Briket dari bonggol jagung ini disosialisasikan di kediaman bapak Sunarto yang dihadiri oleh 20 warga desa dan 5 perangkat desa. Sosialisasi ini juga mendapat umpan balik positif dari warga yang hadir dalam acara tersebut. Menurut bapak sunarto salah satu perangkat desa Sukomoro berpendapat jika sosialisasi ini sudah tepat sasaran dan membuka wawasan para warga disini karena selama ini bonggol jagung hanya disimpan dan langsung dibakar ketika akan memasak. "Sasaran dari sosialisasi ini sudah tepat, karena dihadiri oleh ibu rumah tangga, petani, dan penjual sate. Semoga dengan pelatihan ini warga jadi tahu, bahwa bonggol jagung dapat dimanfaatkan menjadi briket". Ucap Bapak Sunarto.
Menurut bapak Sunarto juga terdapat kekurangan dalam sosialisasi ini seperti pemateri yang kurang luwes atau grogi dalam menyampaikan materinya dan kurangnya praktik dalam segi pembuatan briket dan pemasaran briket. "Menurut saya kekurangan dari sosialisasi ini adalah pada saat penyampaian materi masih terlihat agak kaku atau grogi, terus kurang praktik juga seperti saat pembuatan briket. Seharusnya tadi dipraktikan saja ketika membakar bonggol jagungnya jadi biar tau langkah-langkah yang terperinci itu seperti apa. Terus yang kedua dari segi pemasarannya seharusnya juga dipraktekkan seperti apa dan bagaimana cara bungkusnya selanjutnya plastik yang digunakan itu tipenya apa saja".

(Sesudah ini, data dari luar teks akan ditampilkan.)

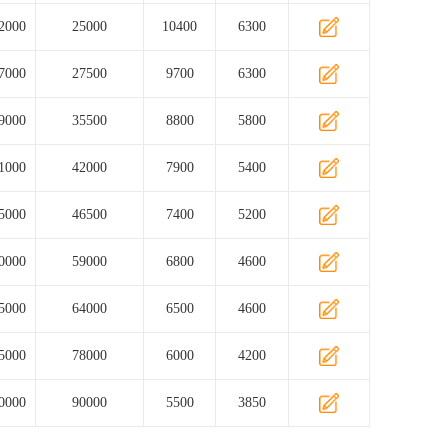
2000
25000
10400
6300
7000
27500
9700
6300
9000
35500
8800
5800
1000
42000
7900
5400
5000
46500
7400
5200
0000
59000
6800
4600
5000
64000
6500
4600
5000
78000
6000
4200
0000
90000
5500
3850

Bapak Sunarto juga berpesan kepada mahasiswa KKN untuk melanjutkan program sosialisasi tersebut dan menyaring atau mencari warga yang berminat untuk masuk kedalam pengelolaan bonggol jagung menjadi briket. "Kalau bisa program ini harus dilanjutkan, jadi tidak berhenti disosialisasi saja, mungkin dari teman-teman KKN bisa mencari atau menyaring warga yang ingin masuk dalam kegiatan ini, serta bisa mengadakan pelatihan pembuatan briket yang lebih terperinci dari masih berupa bonggol jagung sampai menjadi briket, setelah itu juga diadakan pelatihan pemasaran kayak bagaimana cara packingnya sampai dengan pemasarannya".